There is a clear synergy between Arlene and the WMS (plus, she is a frequent visitor to Jackson Hole, where our next winter conference will be held), so hopefully this is not the last we will see or hear from this pioneer. To learn more about Arlene’s work and better understand the effect of harmful chemicals on the human body and environment, visit greensciencepolicy.org.

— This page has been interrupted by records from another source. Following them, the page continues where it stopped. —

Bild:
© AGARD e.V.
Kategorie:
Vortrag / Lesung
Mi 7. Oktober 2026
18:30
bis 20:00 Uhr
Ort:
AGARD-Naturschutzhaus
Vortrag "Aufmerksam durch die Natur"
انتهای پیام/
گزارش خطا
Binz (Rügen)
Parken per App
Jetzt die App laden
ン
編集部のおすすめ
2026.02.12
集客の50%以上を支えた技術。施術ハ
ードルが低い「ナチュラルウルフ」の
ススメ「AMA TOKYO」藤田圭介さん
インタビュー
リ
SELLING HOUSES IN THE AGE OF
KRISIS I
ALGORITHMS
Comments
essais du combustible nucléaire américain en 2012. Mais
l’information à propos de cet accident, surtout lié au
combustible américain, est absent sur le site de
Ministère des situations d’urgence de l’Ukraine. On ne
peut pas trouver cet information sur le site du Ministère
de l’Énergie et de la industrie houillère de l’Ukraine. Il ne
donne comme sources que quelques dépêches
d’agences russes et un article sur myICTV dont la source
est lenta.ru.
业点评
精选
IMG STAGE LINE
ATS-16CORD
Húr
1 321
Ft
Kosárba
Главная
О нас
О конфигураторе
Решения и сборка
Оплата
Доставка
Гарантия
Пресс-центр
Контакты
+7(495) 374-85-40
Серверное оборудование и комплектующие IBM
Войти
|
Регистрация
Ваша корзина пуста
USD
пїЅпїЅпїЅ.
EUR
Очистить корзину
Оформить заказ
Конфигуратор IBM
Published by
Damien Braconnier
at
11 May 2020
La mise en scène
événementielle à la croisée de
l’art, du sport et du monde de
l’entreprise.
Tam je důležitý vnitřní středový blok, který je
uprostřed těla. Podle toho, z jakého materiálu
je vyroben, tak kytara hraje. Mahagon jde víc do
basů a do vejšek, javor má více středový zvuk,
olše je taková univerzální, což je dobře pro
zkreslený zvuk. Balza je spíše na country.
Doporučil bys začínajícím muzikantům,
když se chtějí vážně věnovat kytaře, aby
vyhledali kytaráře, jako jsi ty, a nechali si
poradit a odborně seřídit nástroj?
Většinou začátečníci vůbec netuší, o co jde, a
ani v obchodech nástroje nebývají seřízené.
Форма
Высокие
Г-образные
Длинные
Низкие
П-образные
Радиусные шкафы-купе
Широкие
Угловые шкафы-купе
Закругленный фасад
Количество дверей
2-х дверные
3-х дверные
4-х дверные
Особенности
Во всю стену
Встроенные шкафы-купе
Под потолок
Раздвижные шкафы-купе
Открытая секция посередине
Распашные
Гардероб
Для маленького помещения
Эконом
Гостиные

So what can the WMS do better in the future? Well, many asked for longer networking breaks (we’re on it!), and others facetiously requested we get rid of COVID. Although this one is out of our control, we are hopeful that in 2022 we will finally be back together, face-to-face. We’ll see you all again in just a few months for one more virtual summer conference, and we are already preparing to embark upon another unprecedented event for next winter – a hybrid meeting with both virtual and in-person options. We fully expect it to be one of the biggest WMS events ever, and hopefully this time it will not be immediately preceded by a Texas snowpocalypse!